Posted by Abeiku Ebo on

Feature News: Towering Statue of Confederate Gen. Robert E. Lee in Richmond Can Be Removed

A Virginia judge ruled Tuesday that a statue of Confederate Gen. Robert E. Lee along Monument Avenue can be removed under the governor’s order. In June, Virginia Governor Ralph Northam announced plans to remove the statue of the general amid protests for racial justice in the U.S. in the wake of George Floyd’s killing.

At the time, monuments connected to slavery and colonialism became the target of Black Lives Matter protesters across the world. Statues on Richmond’s Monument Avenue were toppled by protesters or removed by the city. To date, the towering statue of Lee remains the only one standing following an injunction that had blocked it from being removed for months.

The plaintiffs argued in court last week that Northam does not have the authority to remove the statue because “it would violate restrictive covenants in deeds that transferred the statue, its pedestal and the land they sit on to the state,” NBC 12 reported.

But Circuit Judge W. Reilly Marchant ruled Tuesday that Northam can remove the statue though he cannot take that action immediately. The 130-year-old statue will remain in place until after the resolution of an appeal. The judge also ruled that keeping the monument in its current location “would be contrary to public policy” established this year by the Virginia General Assembly that would allow the removal of Confederate memorials.

“We are one step closer to a more equitable and honest Virginia,” Northam tweeted after the ruling.

Attorney General Mark Herring called the ruling a huge win.

“We WON the Lee statue case after a judge found that it was raised against a backdrop of white supremacy and that it is against public policy to keep it up,” Herring tweeted.

He said the ruling “will send a very strong message about how Virginia today values equality, values inclusiveness that we recognize that this statue was a relic to a white supremacist past that does not reflect who we are as a Commonwealth.”

In 1890, the statue of Lee on horseback, which is 21 feet high on a pedestal almost twice as tall, was erected in the former capital city of the Confederacy.

The Confederate states, also known as the Confederacy, were 11 states in the United States of America that seceded from the Union after the election of President Abraham Lincoln.
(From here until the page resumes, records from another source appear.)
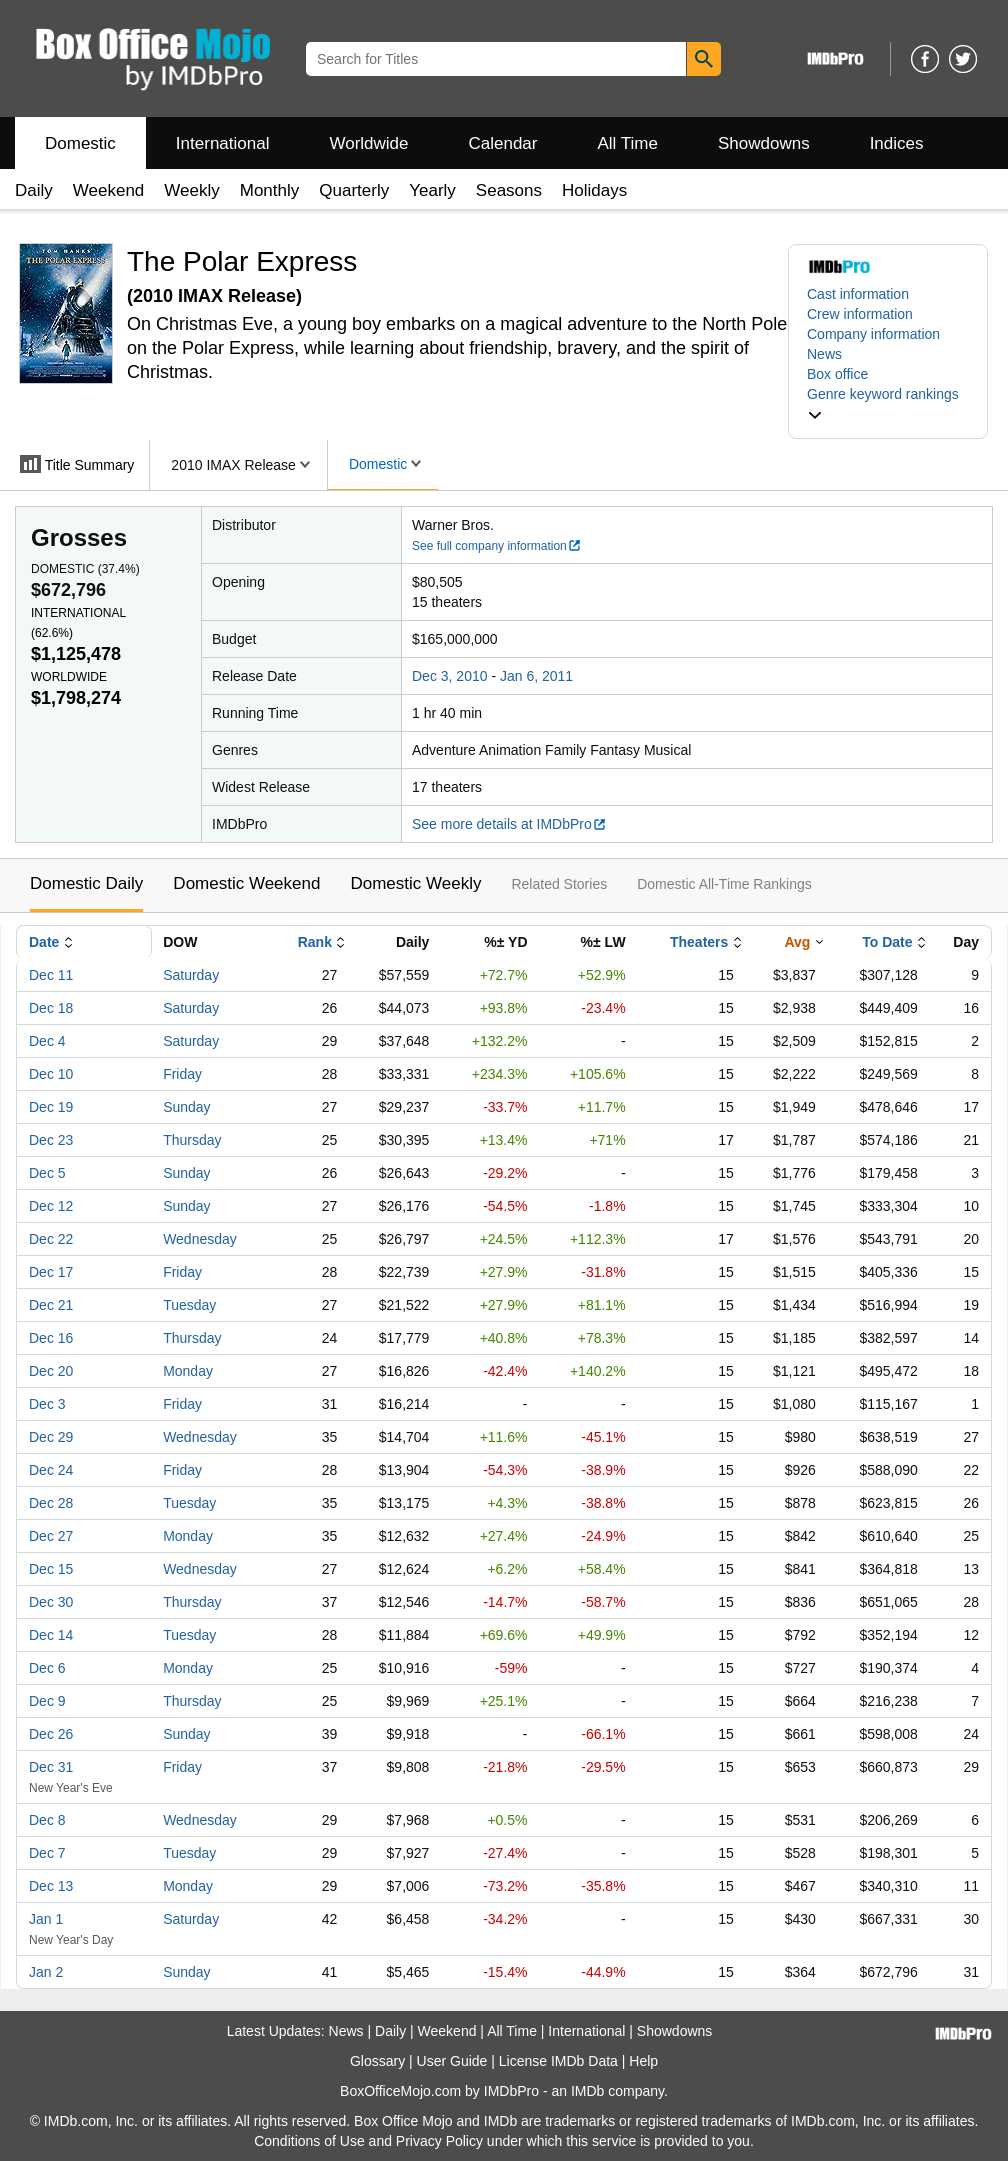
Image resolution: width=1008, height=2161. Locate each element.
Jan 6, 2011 (536, 676)
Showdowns (764, 143)
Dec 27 (51, 1536)
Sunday (186, 1107)
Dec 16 (51, 1338)
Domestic (80, 143)
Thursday (192, 1140)
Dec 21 (51, 1305)
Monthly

They existed between 1861 and 1865 but were never officially recognized.

These states formed the Confederacy as a way of maintaining slavery as a way of life — something the election of Lincoln threatened. In 2015, following the Charleston church shooting, a number of states removed statues dedicated to the Confederacy, as they believed that these statues glorified white supremacy and a government that thrived on the perpetuation of slavery.

In recent years, there have been renewed efforts to remove Confederate tributes due to the above reasons but those against the idea believe that Confederate statues like Lee should be made to stay to educate future generations of the evils of the past.